I think the biggest lesson I learned about making a game, is memory management, especially if you are designing for mobile, keep your asset small, in powers of 2, use tiles!, work with low number of animation frames.
Most mobile devices uses a very weak graphical processor, which has many limitation, so first of all try not going over 1024×1024 on mobile, always take power of 2 in consideration, for example a 129×129 image will use the memory of a 256×256 image, I found that rendering a lower image than scaling it up a little back doesn’t look that bad on most cases, so if I need a sprite to be 160px big, I will probably render the image in 128×128 and scale it up.
Background objects for example can be rendered in a very low resolution and then stretched back, it will make them really blurry which will give you the extra effect of distance and will save you tons of memory.
Back to Bad Pad, this time around I had a little more experience with level design and working with tiles, so first of I decided to work around a 32×32 tileset, that means most of my graphics will be designed and rendered at this resolution, that goes for backgrounds, platforms, obstacles and characters, of course there will be exceptions here and there.

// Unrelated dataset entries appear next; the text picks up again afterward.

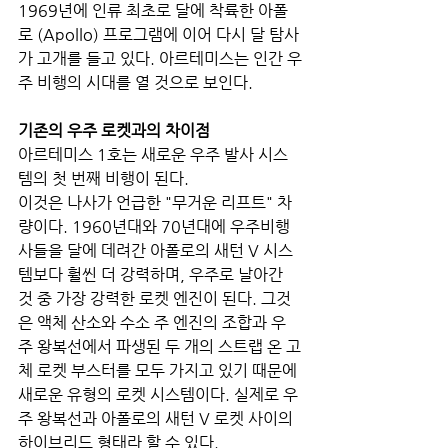
1969년에 인류 최초로 달에 착륙한 아폴
로 (Apollo) 프로그램에 이어 다시 달 탐사
가 고개를 들고 있다. 아르테미스는 인간 우
주 비행의 시대를 열 것으로 보인다.
기존의 우주 로켓과의 차이점
아르테미스 1호는 새로운 우주 발사 시스
템의 첫 번째 비행이 된다. 
이것은 나사가 언급한 "무거운 리프트" 차
량이다. 1960년대와 70년대에 우주비행
사들을 달에 데려간 아폴로의 새턴 V 시스
템보다 훨씬 더 강력하며, 우주로 날아간 
것 중 가장 강력한 로켓 엔진이 된다. 그것
은 액체 산소와 수소 주 엔진의 조합과 우
주 왕복선에서 파생된 두 개의 스트랩 온 고
체 로켓 부스터를 모두 가지고 있기 때문에 
새로운 유형의 로켓 시스템이다. 실제로 우
주 왕복선과 아폴로의 새턴 V 로켓 사이의 
하이브리드 형태라 할 수 있다.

Working with tiles also makes it easier to build levels, especially if your working with platforms, you know the exact distance the player can jump or move on the X axis while jumping, so you can design your levels around those parameters even on a math paper and save a lot of time testing every thing.
For the platforms and the background wall I used tiled images and 9 patched images.
Tiling an images, is a very efficient a way of building a level and saving memory, instead of loading a bunch of separated sprites and instances you just load one and spread it out in a given area.
9 patch is very similar to tile, but with the option of frame border, so if I’ll take a 32×32 image and set it to a 9 patch tile with 4px border (left, right, top and bottom), i will get 28×28 spread tile on the inside and a 4×4 tile as a border, both can be set to tile or stretch, I usually use tile for the inside and stretch for the border.